Premier poste de dépense des ménages, le logement représente un enjeu d’action publique majeur. Pourtant, les politiques se sont peu renouvelées en la matière ces dernières années. La prise en charge croissante de cette question par les intercommunalités ainsi que sa rencontre avec les enjeux écologiques sont des voies à approfondir.

La crise sanitaire a donné à voir à l’ensemble de la société l’étendue des manifestations du mal-logement dans notre pays, que les associations, les observateurs du sujet ou les maires connaissent bien. Régulièrement, une partie de ces difficultés émerge aux yeux de tous, que l’on se réfère aux personnes contraintes de vivre à la rue (et qui sont très visibles dans l’espace public) ou à la tragédie des immeubles effondrés à Marseille, qui a occasionné la mort de huit personnes et révélé la situation de milliers de ménages pauvres et modestes vivant dans des logements indignes loués très cher.
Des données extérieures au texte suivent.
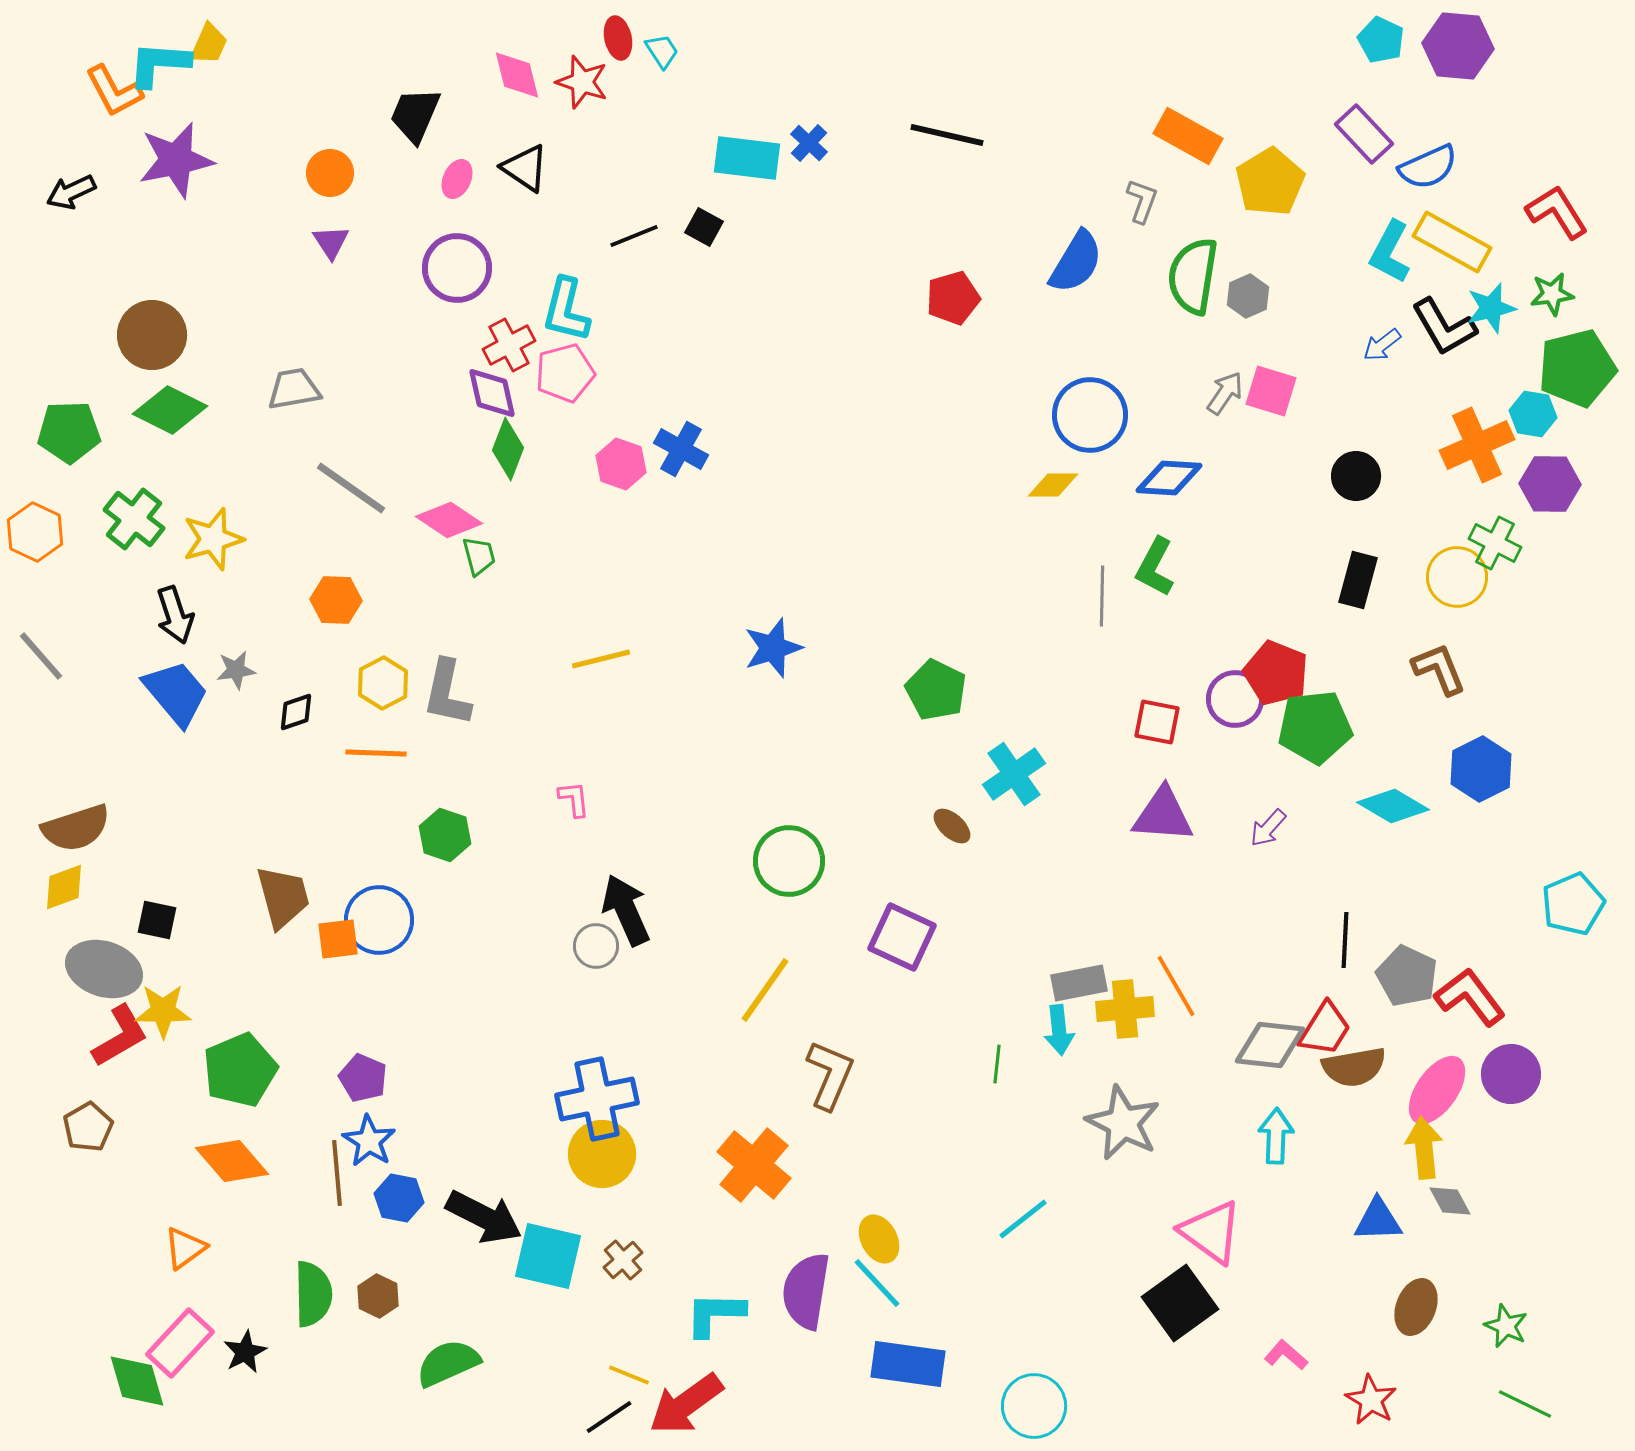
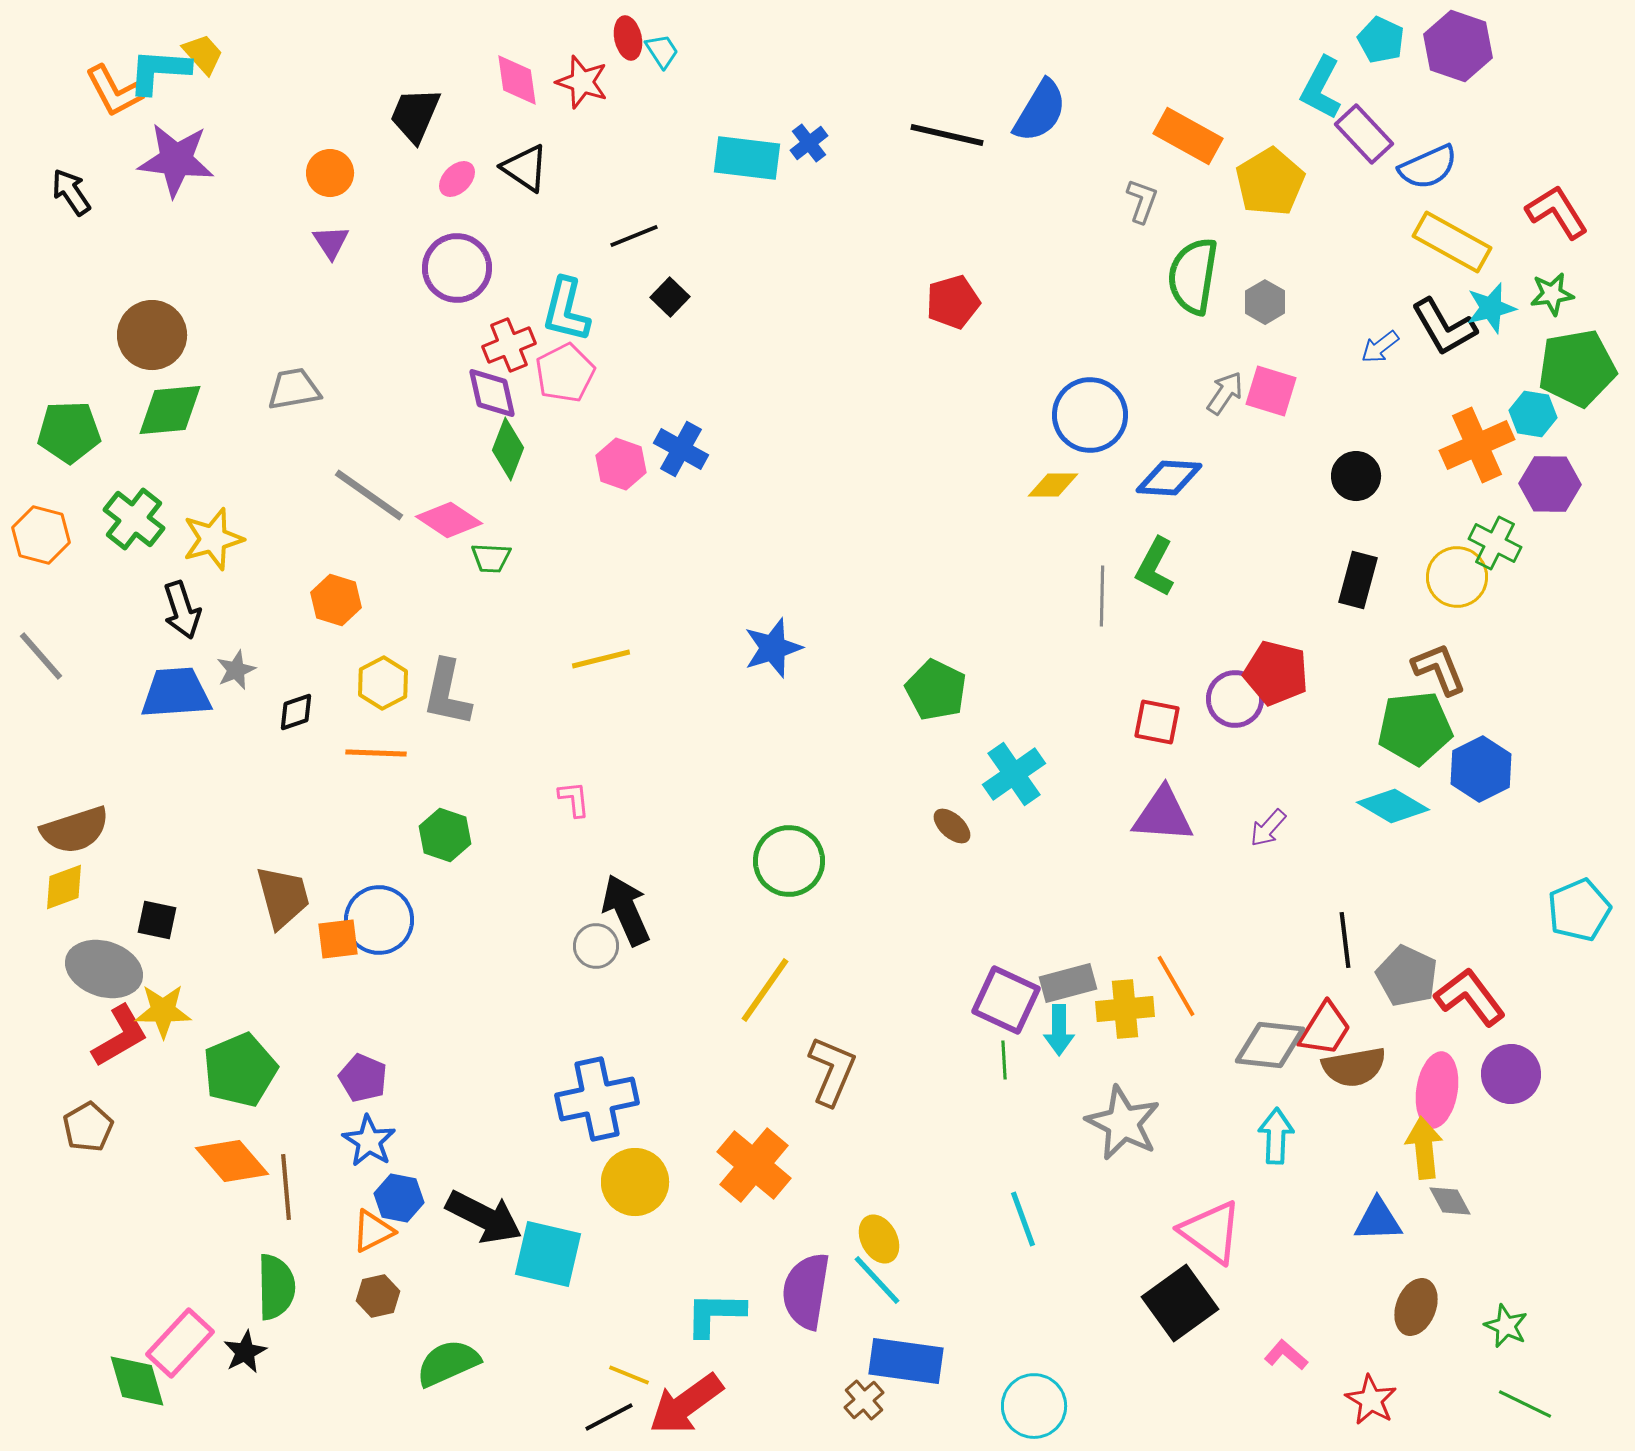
red ellipse at (618, 38): moved 10 px right
yellow trapezoid at (209, 44): moved 6 px left, 10 px down; rotated 66 degrees counterclockwise
purple hexagon at (1458, 46): rotated 14 degrees clockwise
cyan L-shape at (159, 64): moved 7 px down
pink diamond at (517, 75): moved 5 px down; rotated 6 degrees clockwise
blue cross at (809, 143): rotated 9 degrees clockwise
purple star at (176, 160): rotated 18 degrees clockwise
pink ellipse at (457, 179): rotated 21 degrees clockwise
black arrow at (71, 192): rotated 81 degrees clockwise
black square at (704, 227): moved 34 px left, 70 px down; rotated 15 degrees clockwise
cyan L-shape at (1390, 252): moved 69 px left, 164 px up
blue semicircle at (1076, 262): moved 36 px left, 151 px up
gray hexagon at (1248, 296): moved 17 px right, 6 px down; rotated 6 degrees counterclockwise
red pentagon at (953, 298): moved 4 px down
red cross at (509, 345): rotated 6 degrees clockwise
blue arrow at (1382, 345): moved 2 px left, 2 px down
green pentagon at (1577, 368): rotated 4 degrees clockwise
pink pentagon at (565, 373): rotated 12 degrees counterclockwise
green diamond at (170, 410): rotated 32 degrees counterclockwise
gray line at (351, 488): moved 18 px right, 7 px down
orange hexagon at (35, 532): moved 6 px right, 3 px down; rotated 10 degrees counterclockwise
green trapezoid at (479, 556): moved 12 px right, 2 px down; rotated 108 degrees clockwise
orange hexagon at (336, 600): rotated 15 degrees clockwise
black arrow at (175, 615): moved 7 px right, 5 px up
gray star at (236, 670): rotated 15 degrees counterclockwise
red pentagon at (1276, 673): rotated 8 degrees counterclockwise
blue trapezoid at (176, 693): rotated 54 degrees counterclockwise
green pentagon at (1315, 727): moved 100 px right, 1 px down
brown semicircle at (76, 828): moved 1 px left, 2 px down
cyan pentagon at (1573, 904): moved 6 px right, 6 px down
purple square at (902, 937): moved 104 px right, 63 px down
black line at (1345, 940): rotated 10 degrees counterclockwise
gray rectangle at (1079, 983): moved 11 px left; rotated 4 degrees counterclockwise
cyan arrow at (1059, 1030): rotated 6 degrees clockwise
green line at (997, 1064): moved 7 px right, 4 px up; rotated 9 degrees counterclockwise
brown L-shape at (830, 1075): moved 2 px right, 4 px up
pink ellipse at (1437, 1090): rotated 26 degrees counterclockwise
yellow circle at (602, 1154): moved 33 px right, 28 px down
brown line at (337, 1173): moved 51 px left, 14 px down
cyan line at (1023, 1219): rotated 72 degrees counterclockwise
orange triangle at (185, 1248): moved 188 px right, 17 px up; rotated 9 degrees clockwise
cyan square at (548, 1256): moved 2 px up
brown cross at (623, 1260): moved 241 px right, 140 px down
cyan line at (877, 1283): moved 3 px up
green semicircle at (313, 1294): moved 37 px left, 7 px up
brown hexagon at (378, 1296): rotated 21 degrees clockwise
blue rectangle at (908, 1364): moved 2 px left, 3 px up
black line at (609, 1417): rotated 6 degrees clockwise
Mais la crise sanitaire et les confinements successifs ont contribué à élargir le regard sur l’importance du logement parce qu’ils ont touché une large part de la population, même s’ils l’ont fait à des degrés différents.
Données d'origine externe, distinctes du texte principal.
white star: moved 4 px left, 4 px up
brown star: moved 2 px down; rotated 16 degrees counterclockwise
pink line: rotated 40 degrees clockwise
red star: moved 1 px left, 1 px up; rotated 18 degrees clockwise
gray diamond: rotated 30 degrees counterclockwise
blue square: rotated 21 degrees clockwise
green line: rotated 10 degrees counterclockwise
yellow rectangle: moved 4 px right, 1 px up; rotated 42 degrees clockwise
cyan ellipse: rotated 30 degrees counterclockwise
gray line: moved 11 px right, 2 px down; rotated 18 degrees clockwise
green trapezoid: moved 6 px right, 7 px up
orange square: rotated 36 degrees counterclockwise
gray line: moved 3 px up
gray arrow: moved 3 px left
Je pense en premier lieu à ceux qui n’ont (eu) aucun lieu où « rester chez eux » (les personnes sans abri, sans domicile), malgré le mot d’ordre national « restez chez vous ». Des personnes à qui, d’ailleurs, la puissance publique a cherché à apporter des réponses, avec l’ouverture de 43 000 places d’hébergement d’urgence, via la mobilisation d’hôtels restés vides du fait de l’absence de touristes.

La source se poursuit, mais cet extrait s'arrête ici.